— Пить, петь, играть и плясать! — крикнул он на весь атриум. — А кто будет дрожать от страха — отнесет жолуди в подземное царство Аида! Эй, плясать!..
Вернулся Хризогон и объявил, что корнелии повезли хоронить трупы.
— Каталина! Кантарос вина!
Катилина, блестя беспокойными глазами, сам налил греческого вина, смешанного с медом, и поднес Сулле кубок, высеченный из золотистого хризопраса.
— Пей, господин мой, вино хорошее: взгляни на тессеру, — возвестил он, протянув белую табличку с красной надписью.
Сулла усмехнулся, искорка сверкнула в его голубых глазах.
— Rubrum vetus vinum picatum CIG «Marii», — громко прочитал он и с удивлением взглянул на Катилину: — Откуда достал?
— Спроси Хризогона, я выбрал самую пыльную амфору.
— Откуда?
Хризогон шепнул Сулле на ухо:
— Прислала Юлия, вдова Мария Старшего. Она поздравляет тебя с консульством и желает…
— Почему не пригласил ее?
— Прости, господин! Столько было хлопот в эти дни, столько…
— Что? — загремел диктатор, и лицо его исказилось. — Подлый раб! Который раз ты уже доводишь меня до бешенства?..
Хризогон побледнел, зубы его колотились.
— Неблагодарный! Я освободил тебя, возвысил, подарил дворец и сотни невольников, а ты не радеешь о своем господине! Ты возгордился.
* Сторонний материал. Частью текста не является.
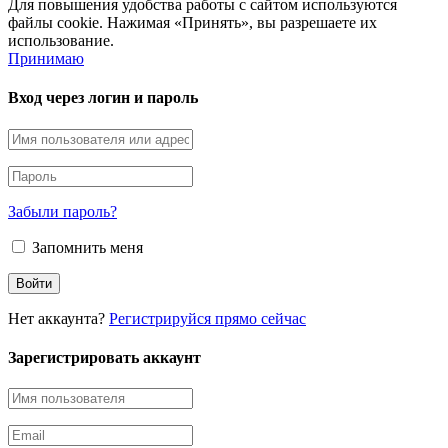
Для повышения удобства работы с сайтом используются
файлы cookie. Нажимая «Принять», вы разрешаете их
использование.
Принимаю
Вход через логин и пароль
Забыли пароль?
Запомнить меня
Нет аккаунта?
Регистрируйся прямо сейчас
Зарегистрировать аккаунт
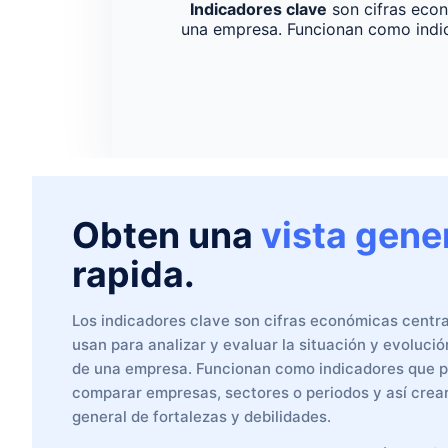
Indicadores clave
son cifras econo
una empresa. Funcionan como indic
Obten una
vista gene
rapida.
Los indicadores clave son cifras económicas centr
usan para analizar y evaluar la situación y evoluc
de una empresa. Funcionan como indicadores que 
comparar empresas, sectores o periodos y así crear
general de fortalezas y debilidades.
Ты…
Он размахнулся и ударил его по щеке с такой силой, что Хризогон опрокинулся навзничь.
— Прошу тебя, успокойся, — услышал диктатор спокойный голос Лукулла. — Прикажешь отливать его?
— Да, да. И пусть он придет сюда немедленно… Налей еще, Катилина!
Пил, шепотом беседуя с Лукуллом о романизации Италии.
Когда вошел Хризогон, бледный, с рассеченной губой, и остановился перед диктатором, Сулла тихо сказал:
— Хризогон, я погорячился… Знаю, ты привязан ко мне и любишь меня… Готовься же к свадьбе и объяви Арсиное, что о приданом я сам позабочусь.
Хризогон упал на колени и поцеловал его руку.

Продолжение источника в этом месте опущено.